Second mark of the Church

Sanctam · The Holy Church

The Church is holy because Christ is holy, because the Holy Spirit dwells and acts in her, and because the sacraments communicate divine life. Her holiness remains real even while her members continually need repentance and purification.

Meaning of the mark

Sanctam confesses that the Church is holy. This holiness is not first a statistical claim about the moral performance of every member. It is a claim about origin, gift and mission. The Church is holy because she belongs to Christ, is animated by the Holy Spirit and is entrusted with the sacraments through which God sanctifies his people.

The holiness of the Church is therefore both objective and personal. Objectively, the Church possesses holy doctrine, holy sacraments, holy worship and a holy mission. Personally, this holiness bears fruit in saints, martyrs, confessors, virgins, pastors, families and hidden lives of charity. The existence of sin among Catholics does not abolish the Church’s holiness; it reveals why the Church must continually preach conversion and administer mercy.

Scriptural foundations

The New Testament calls believers to be holy because God is holy and describes the Church as temple, bride and body. Ephesians presents Christ sanctifying the Church; 1 Peter applies priestly and holy language to the people gathered in Christ; Revelation presents the final destiny of the Church as the holy city prepared for God.

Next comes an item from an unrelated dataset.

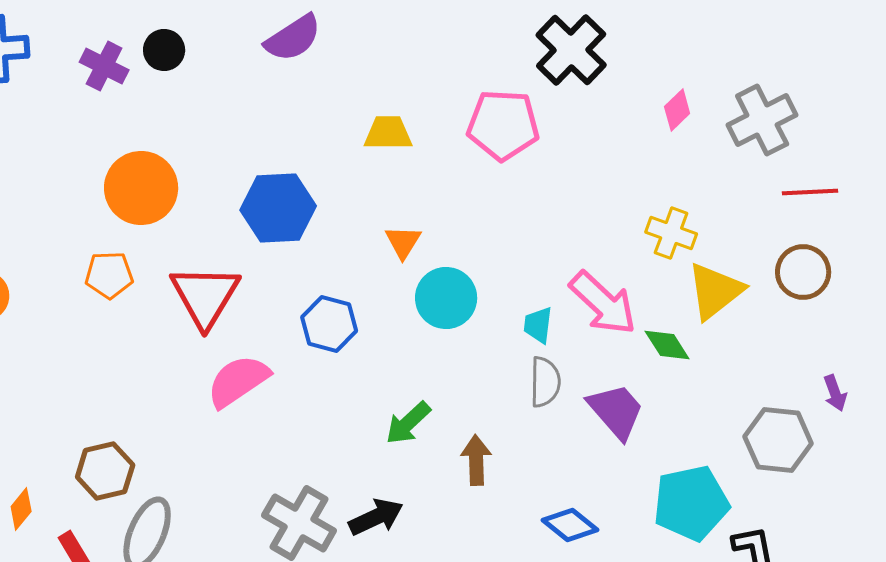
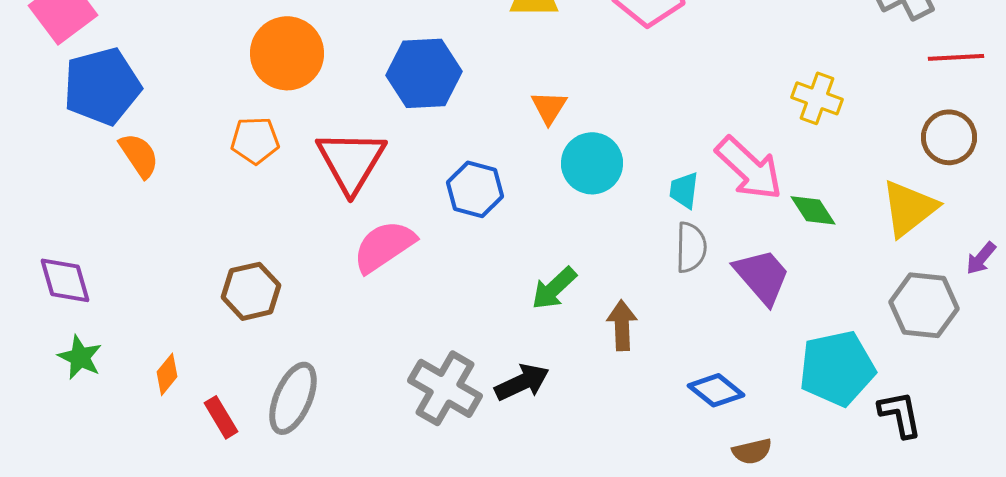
yellow triangle: (715, 291) -> (909, 208), moved
purple arrow: (835, 393) -> (981, 258), turned 60
brown hexagon: (105, 471) -> (251, 291), moved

Holiness is inseparable from worship. The Eucharist, baptism, confession, anointing, holy orders, matrimony and the daily life of prayer are not decorative elements. They are the concrete economy by which Christ forms sinners into saints.

Saints and sinners in one visible Church

The Church contains saints and sinners. This fact has always been part of Catholic realism. Christ’s parables of the wheat and weeds, the net with good and bad fish, and the mixed field of history prevent a naïve view of the Church as a society of the already perfect. Yet they also prevent despair: holiness belongs to Christ and is poured into history through grace.

Scandals must therefore be named honestly. They are not proofs against the holiness of Christ, but betrayals of it. The Church’s answer cannot be denial; it must be repentance, justice, purification and deeper fidelity to her Lord.

Common misunderstandings

  • Holiness does not mean every churchman is holy. It means the Church’s source, sacraments and calling are holy.
  • Holiness is not puritanism. Catholic holiness includes mercy, asceticism, joy, beauty, penance and charity.
  • Holiness is not private spirituality alone. It is sacramental, ecclesial and missionary.

Doctrinal references for study

Key reference points include Ephesians 5, 1 Peter 2, the theology of the sacraments, the lives of the saints, the Church’s penitential discipline and the Catechism’s account of holiness, grace and the universal call to holiness.